Why Reggie Bush Is a Fool for Giving Back The Heisman

He should have kept it and forced the Heisman trust to strip it from him

We still live in a world where people are dumb enough to confuse sports with some kind of morality play, and that’s why Reggie Bush felt compelled yesterday to announce that he’s giving back the Heisman Trophy he won in 2005.

The persistent media speculation regarding allegations dating back to my years at USC has been both painful and distracting. In no way should the storm around these allegations reflect in any way on the dignity of this award, nor on any other institutions or individuals. Nor should it distract from outstanding performances and hard-earned achievements either in the past, present or future.

Oh, spare me the sad piano music. It’s an award. The fact that Reggie Bush won it while receiving "improper benefits" isn’t going to make babies starve. People act like Bush disgraced the award. Again, it’s a TROPHY. It has no feelings. It symbolizes nothing except that you piled up good stats while playing a skill position on a Top 5 team. That’s it. To assign any sort of social meaning to an award, particularly one as arbitrary as the Heisman, is idiotic.

Furthermore, do you really think Bush is the only Heisman winner to get free swag under the table? Billy Sims played for Barry freakin’ Switzer when he won the Heisman back in 1978. Do you think he went four years at Oklahoma without sitting in a booster’s hot tub, eating caviar off of stewardesses?

People act like the Heisman Trophy is some sacred trust that only the finest men could possibly be allowed to enter.

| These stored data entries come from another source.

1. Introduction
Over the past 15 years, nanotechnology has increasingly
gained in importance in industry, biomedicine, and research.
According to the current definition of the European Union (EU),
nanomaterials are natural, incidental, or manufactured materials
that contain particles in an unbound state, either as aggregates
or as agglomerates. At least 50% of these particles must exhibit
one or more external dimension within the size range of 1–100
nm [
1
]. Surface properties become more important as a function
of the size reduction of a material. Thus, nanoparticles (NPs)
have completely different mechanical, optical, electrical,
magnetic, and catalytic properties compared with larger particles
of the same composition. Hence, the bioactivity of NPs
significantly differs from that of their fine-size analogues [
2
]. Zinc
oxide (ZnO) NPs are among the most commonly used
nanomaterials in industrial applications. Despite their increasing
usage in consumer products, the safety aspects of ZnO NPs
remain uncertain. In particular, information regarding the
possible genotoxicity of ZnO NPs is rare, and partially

But OJ Simpson still has one, for crying out loud. And he’s not returning it. That’s good pawning collateral! Rashaan Salaam admitted he spent his entire pro career (and one can reasonably guess, his entire college career) stoned on weed. Ditto Ricky Williams. Should they have been retroactively suspended for drug use and stripped of the award? No.

If Bush was trying to salvage his reputation by returning the award, he fell into the classic Pete Rose Trap set by the media for any athlete they deem in need of repenting. They love to coerce athletes into being remorseful, and then going right ahead and pillorying them for their acts anyway. Look at what Mark Saxon of ESPN wrote in reaction to the news:

Bush never offers a formal apology to the Heisman Trust, USC fans, or the people who deserve it the most: the 105 young guys who have to cap a day of classes by spending three hours banging into each other on the practice field and their nights trying to stay alert through endless meetings.

Wah wah. Saxon lives in some fantasy land where Bush and Bush alone is responsible for USC’s downfall, and not Pete Carroll or Mike Garrett or any of the administrators who turned a blind eye to it all. Athletes have to be perfect, or else all hope is lost! AJ Green was just suspended four games by the NCAA for allegedly selling one of his jerseys, a jersey that the NCAA deems only it should be allowed to profit from. Yet Bush must return the Heisman or else all the children of the world will cry blood. It only makes sense in the land of hacky sportswriting.

Bush never should have given in to the pressure to return the award, especially given that his statement makes it clear he doesn’t feel all that guilty about what he did anyway. He should have kept it and forced the Heisman trust to strip it from him, which would have made them look like hypocrites given that Simpson remains in their good graces. That would have been the smart play.